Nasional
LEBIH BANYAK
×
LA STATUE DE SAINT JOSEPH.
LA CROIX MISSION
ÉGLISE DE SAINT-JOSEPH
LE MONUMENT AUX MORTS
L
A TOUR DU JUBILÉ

###

Your instructions: Scan the records above for the string "JOSEPH", and copy every line where it turns up.

Task output:
LA STATUE DE SAINT JOSEPH.
ÉGLISE DE SAINT-JOSEPH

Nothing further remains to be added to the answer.